Task details: Using the data below, return all lines in which "care" appears.
======== Available data ========
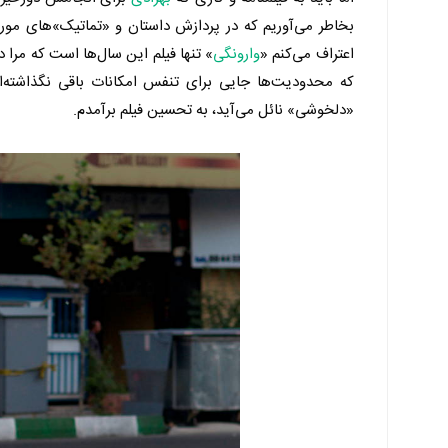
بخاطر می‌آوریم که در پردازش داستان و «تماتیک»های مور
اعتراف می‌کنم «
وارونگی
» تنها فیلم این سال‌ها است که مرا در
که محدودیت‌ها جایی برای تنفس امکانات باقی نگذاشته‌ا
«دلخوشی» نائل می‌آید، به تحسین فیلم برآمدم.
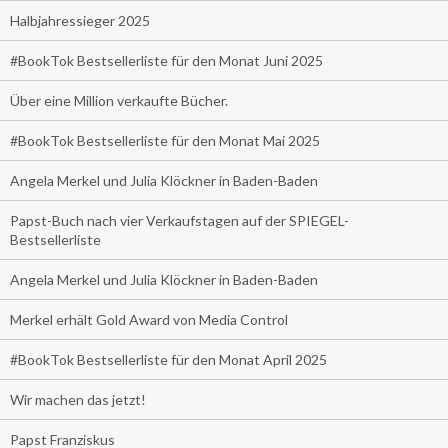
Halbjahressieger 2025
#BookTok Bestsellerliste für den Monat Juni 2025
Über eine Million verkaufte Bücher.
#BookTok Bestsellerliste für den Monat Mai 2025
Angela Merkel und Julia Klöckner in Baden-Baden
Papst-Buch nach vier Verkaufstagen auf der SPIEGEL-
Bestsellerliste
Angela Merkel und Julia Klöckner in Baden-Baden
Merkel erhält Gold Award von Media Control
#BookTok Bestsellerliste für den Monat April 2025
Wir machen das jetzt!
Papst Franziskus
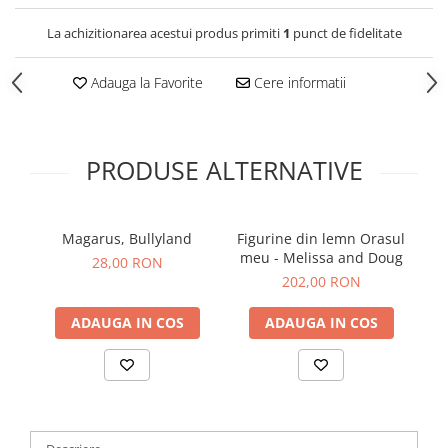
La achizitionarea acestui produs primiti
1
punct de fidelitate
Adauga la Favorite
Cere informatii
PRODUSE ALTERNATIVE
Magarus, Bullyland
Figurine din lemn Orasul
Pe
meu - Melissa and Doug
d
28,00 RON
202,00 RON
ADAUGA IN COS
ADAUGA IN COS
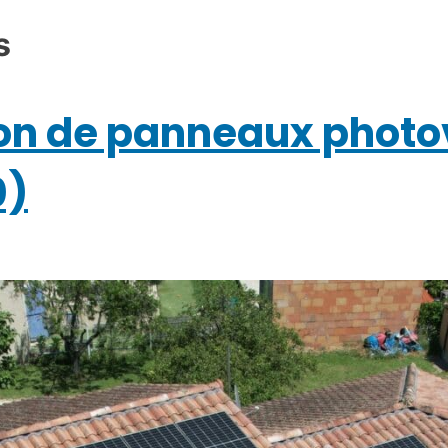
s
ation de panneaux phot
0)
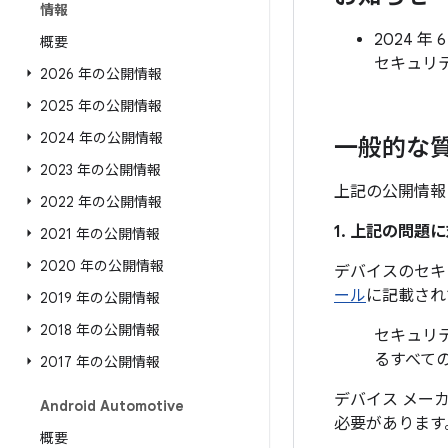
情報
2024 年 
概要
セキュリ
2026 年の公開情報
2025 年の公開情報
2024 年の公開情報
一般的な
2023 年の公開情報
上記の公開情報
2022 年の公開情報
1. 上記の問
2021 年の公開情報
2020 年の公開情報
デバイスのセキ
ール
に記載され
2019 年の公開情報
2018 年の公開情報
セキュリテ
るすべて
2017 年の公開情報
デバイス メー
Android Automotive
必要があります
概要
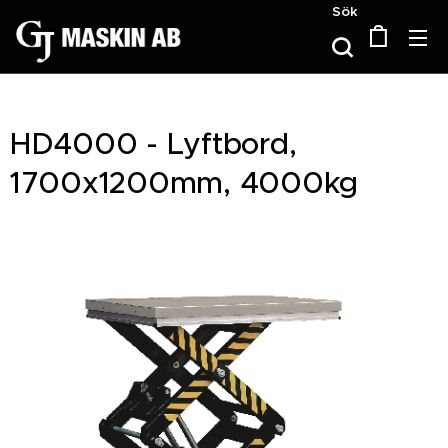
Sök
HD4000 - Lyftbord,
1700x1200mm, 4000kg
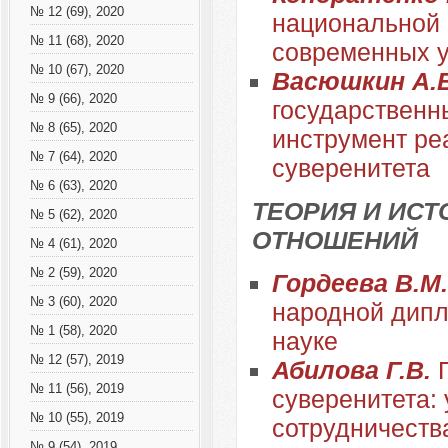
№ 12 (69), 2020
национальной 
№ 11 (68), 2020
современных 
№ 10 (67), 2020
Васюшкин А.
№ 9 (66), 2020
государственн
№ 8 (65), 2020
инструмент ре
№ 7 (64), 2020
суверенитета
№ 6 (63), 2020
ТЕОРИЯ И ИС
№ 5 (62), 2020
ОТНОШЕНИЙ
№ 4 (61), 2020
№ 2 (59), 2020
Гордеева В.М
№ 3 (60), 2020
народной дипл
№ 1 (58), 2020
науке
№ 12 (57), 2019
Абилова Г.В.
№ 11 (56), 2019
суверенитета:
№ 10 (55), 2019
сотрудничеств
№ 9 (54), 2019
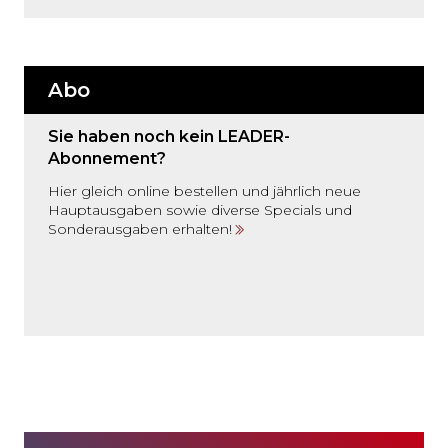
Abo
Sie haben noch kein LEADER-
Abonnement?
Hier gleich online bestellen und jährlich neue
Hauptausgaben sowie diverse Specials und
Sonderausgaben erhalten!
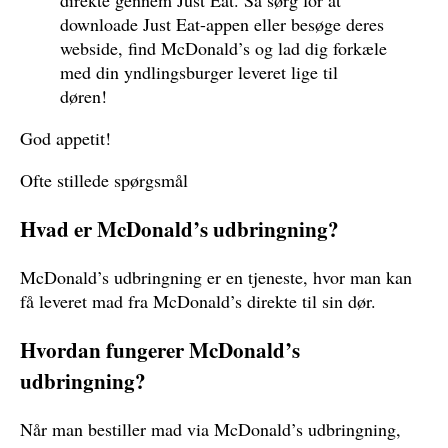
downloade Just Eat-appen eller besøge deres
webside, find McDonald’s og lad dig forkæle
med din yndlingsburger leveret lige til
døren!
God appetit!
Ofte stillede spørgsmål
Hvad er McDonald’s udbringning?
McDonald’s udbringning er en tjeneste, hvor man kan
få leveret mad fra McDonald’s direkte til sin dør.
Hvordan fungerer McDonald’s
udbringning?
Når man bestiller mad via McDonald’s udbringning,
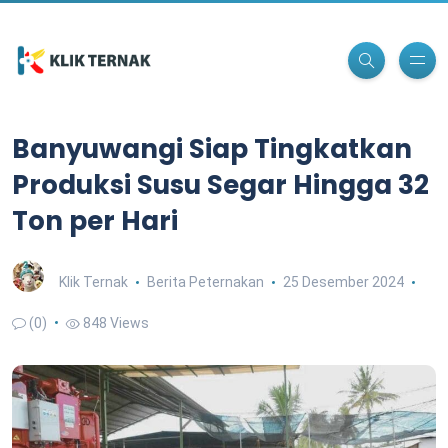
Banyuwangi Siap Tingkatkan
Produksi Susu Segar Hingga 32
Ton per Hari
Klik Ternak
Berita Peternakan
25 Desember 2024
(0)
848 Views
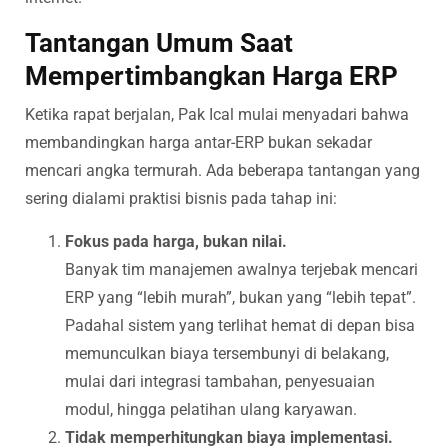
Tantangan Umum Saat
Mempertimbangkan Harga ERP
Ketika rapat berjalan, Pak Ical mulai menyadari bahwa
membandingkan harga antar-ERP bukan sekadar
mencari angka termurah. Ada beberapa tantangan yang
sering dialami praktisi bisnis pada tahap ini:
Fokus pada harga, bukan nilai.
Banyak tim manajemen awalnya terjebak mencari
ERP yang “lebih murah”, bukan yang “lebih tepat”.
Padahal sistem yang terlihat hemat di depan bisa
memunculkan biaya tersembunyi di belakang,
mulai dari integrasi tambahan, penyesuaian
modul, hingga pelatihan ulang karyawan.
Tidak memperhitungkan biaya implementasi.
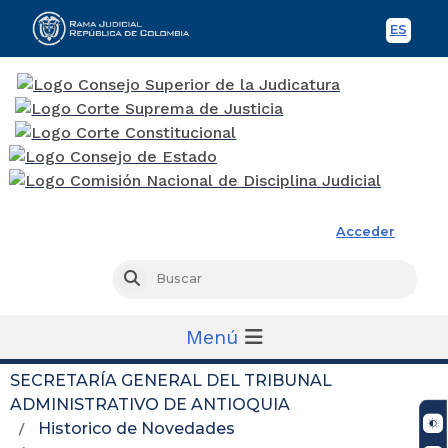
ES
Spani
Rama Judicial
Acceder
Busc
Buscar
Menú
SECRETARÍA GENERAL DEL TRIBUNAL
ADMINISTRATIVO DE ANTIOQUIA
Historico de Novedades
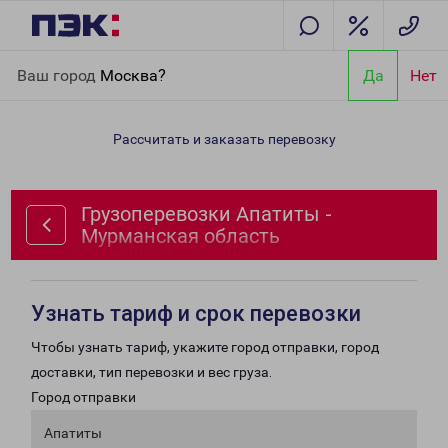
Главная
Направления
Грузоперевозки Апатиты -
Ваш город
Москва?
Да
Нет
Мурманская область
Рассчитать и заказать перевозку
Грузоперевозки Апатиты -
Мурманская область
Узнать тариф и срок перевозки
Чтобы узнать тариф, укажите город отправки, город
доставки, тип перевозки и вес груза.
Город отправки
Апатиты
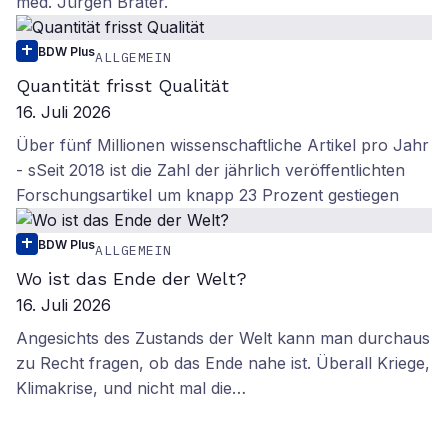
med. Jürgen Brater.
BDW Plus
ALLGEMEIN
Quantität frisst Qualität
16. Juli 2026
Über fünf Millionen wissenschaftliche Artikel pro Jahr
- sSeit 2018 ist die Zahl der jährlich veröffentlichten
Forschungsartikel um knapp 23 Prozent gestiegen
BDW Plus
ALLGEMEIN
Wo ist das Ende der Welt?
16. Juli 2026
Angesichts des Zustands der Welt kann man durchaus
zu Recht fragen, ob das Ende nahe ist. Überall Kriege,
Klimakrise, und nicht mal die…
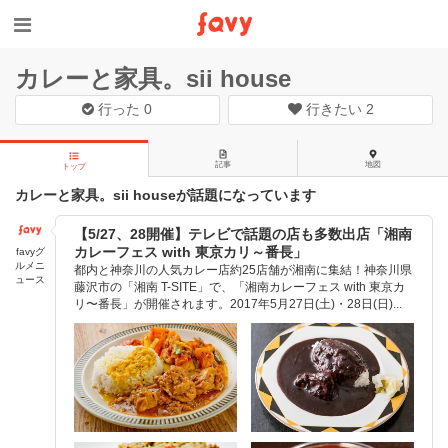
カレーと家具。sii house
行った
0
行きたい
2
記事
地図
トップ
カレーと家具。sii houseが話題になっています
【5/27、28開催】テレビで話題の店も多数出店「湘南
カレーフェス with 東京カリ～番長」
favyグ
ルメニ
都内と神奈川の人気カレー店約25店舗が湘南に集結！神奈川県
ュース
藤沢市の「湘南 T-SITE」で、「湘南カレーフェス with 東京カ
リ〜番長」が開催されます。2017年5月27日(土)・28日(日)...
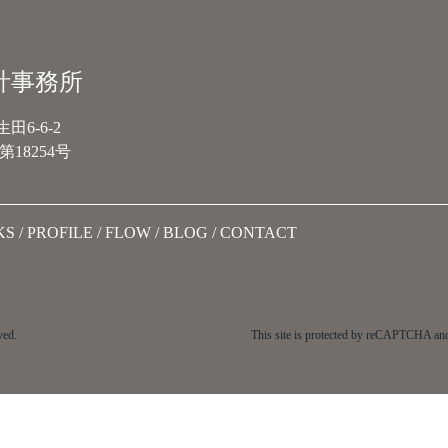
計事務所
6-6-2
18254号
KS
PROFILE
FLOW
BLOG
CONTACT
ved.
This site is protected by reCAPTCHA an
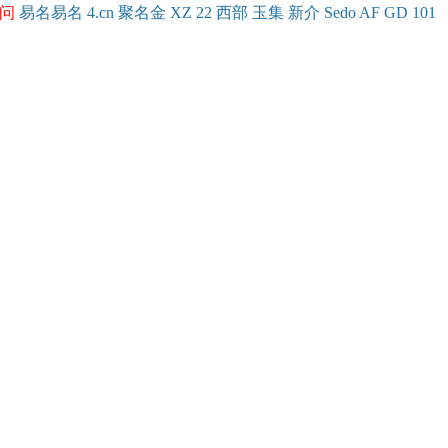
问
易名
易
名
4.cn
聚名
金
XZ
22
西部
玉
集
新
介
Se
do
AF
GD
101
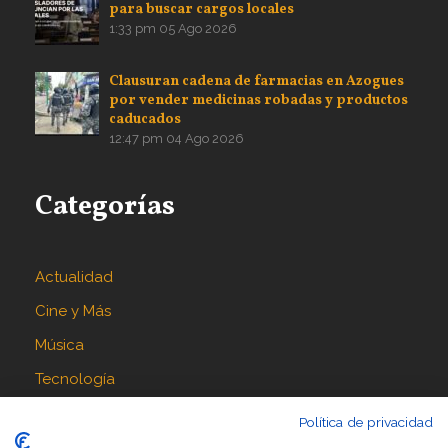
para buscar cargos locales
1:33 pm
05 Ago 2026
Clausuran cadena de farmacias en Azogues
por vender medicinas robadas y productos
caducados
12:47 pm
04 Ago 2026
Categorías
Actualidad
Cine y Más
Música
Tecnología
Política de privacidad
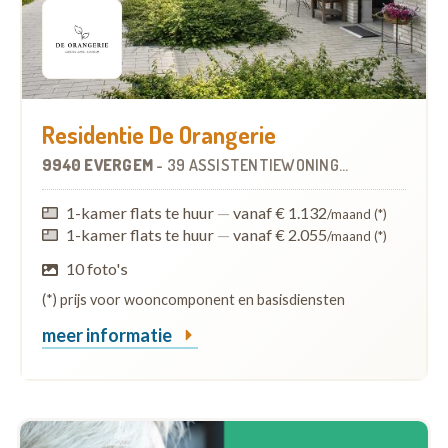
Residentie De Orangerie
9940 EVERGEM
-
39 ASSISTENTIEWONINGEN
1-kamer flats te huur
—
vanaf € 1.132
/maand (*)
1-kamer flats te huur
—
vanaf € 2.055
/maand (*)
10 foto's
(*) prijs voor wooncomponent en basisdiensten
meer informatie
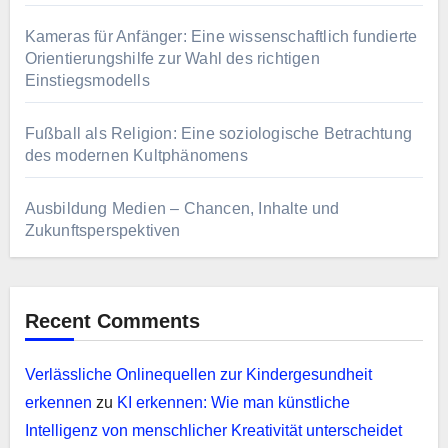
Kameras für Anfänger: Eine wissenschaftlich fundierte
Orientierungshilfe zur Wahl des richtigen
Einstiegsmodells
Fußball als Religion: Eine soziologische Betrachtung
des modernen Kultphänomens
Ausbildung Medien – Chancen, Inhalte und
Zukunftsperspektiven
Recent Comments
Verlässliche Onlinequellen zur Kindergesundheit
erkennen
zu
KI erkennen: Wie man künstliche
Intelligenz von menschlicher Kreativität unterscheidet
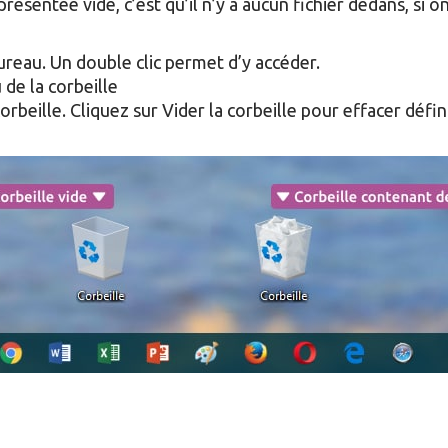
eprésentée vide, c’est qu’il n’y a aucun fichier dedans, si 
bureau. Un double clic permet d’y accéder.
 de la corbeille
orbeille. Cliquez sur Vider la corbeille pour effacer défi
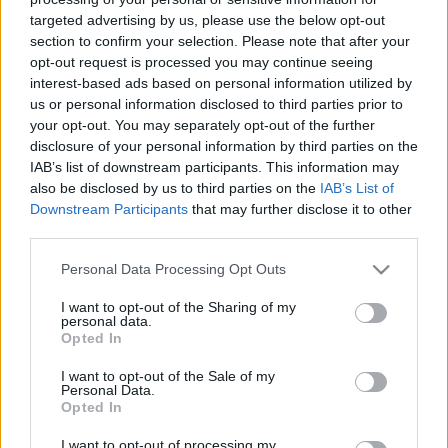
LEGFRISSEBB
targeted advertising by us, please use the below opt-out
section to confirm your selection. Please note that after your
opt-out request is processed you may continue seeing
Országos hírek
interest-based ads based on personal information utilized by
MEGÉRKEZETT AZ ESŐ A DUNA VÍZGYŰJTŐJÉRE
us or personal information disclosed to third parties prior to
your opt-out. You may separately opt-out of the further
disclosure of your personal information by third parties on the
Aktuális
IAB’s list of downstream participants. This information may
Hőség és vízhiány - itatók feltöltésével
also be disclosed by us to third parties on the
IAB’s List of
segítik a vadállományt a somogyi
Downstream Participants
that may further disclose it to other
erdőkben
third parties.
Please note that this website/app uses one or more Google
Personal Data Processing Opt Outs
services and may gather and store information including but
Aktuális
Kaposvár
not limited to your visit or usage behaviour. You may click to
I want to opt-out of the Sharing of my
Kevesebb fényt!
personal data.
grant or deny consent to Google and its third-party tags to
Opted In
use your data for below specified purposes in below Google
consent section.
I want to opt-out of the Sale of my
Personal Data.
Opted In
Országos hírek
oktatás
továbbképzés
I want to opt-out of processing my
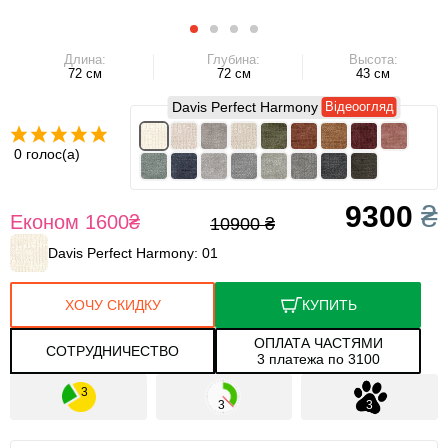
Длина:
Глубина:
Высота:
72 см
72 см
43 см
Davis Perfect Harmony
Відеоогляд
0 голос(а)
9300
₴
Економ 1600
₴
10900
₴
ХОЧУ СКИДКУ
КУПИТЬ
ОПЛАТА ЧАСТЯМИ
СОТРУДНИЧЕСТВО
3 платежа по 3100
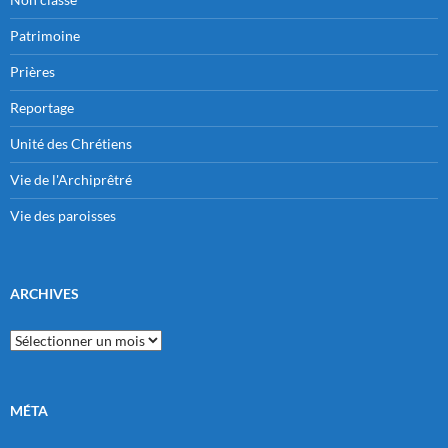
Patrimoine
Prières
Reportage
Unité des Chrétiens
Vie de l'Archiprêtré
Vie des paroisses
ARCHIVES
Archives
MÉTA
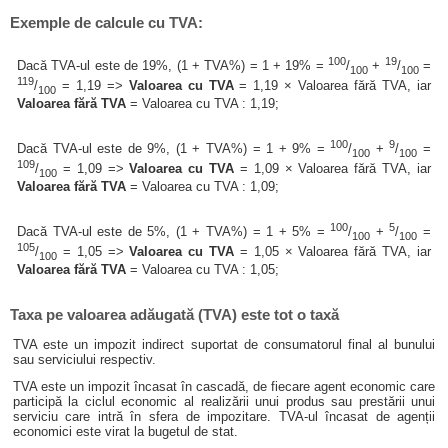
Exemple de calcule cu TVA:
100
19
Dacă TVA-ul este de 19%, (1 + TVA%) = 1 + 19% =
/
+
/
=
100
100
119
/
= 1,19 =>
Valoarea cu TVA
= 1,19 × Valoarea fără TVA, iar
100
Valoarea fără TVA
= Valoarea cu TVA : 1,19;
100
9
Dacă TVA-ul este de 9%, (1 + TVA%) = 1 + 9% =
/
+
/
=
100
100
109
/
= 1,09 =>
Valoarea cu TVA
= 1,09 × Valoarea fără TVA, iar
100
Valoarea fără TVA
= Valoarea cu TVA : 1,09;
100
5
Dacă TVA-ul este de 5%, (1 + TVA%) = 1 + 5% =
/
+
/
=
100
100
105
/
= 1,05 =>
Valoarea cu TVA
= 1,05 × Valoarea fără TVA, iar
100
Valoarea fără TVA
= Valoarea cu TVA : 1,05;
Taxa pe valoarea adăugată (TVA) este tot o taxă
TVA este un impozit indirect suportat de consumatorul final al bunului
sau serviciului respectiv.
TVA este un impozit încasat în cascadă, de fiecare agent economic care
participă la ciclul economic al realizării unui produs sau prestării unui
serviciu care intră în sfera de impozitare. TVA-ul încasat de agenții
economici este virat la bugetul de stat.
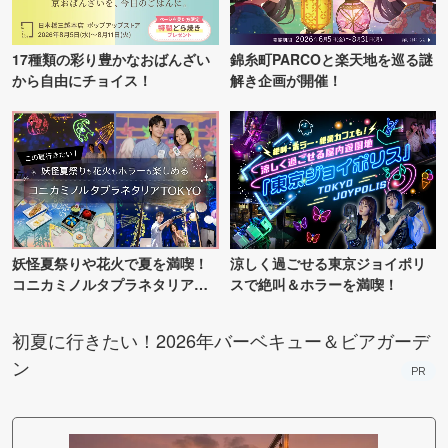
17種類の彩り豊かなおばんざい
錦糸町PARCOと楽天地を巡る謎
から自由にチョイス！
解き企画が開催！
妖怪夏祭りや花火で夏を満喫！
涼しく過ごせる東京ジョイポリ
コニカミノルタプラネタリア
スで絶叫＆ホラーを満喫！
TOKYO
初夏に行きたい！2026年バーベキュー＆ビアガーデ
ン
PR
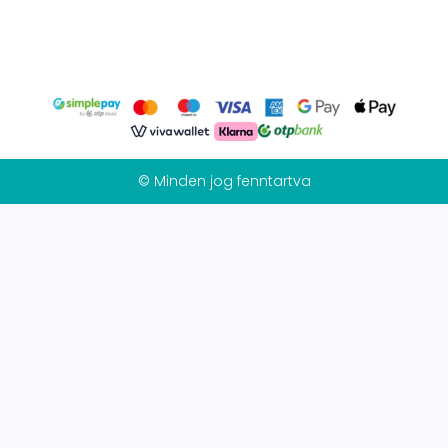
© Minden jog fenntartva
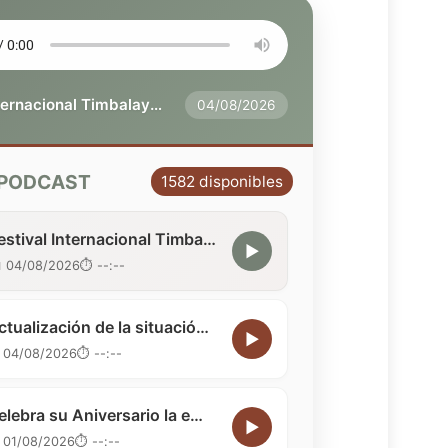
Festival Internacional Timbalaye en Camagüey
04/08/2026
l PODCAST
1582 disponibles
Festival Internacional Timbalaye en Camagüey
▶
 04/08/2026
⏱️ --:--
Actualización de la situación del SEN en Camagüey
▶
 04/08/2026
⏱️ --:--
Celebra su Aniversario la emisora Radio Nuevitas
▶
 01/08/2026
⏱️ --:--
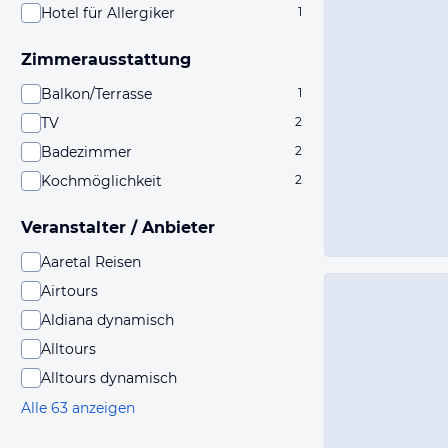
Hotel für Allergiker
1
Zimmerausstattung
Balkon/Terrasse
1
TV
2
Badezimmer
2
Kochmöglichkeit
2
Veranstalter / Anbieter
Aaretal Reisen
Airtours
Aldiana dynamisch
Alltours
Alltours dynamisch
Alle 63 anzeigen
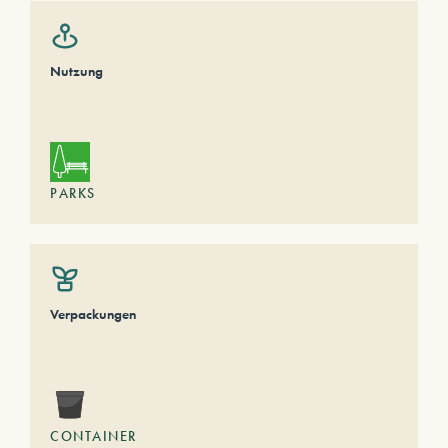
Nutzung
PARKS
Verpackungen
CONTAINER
========
Expected answer:
TVA este un impozit încasat în cascadă, de fiecare agent economic care
serviciu care intră în sfera de impozitare. TVA-ul încasat de agenții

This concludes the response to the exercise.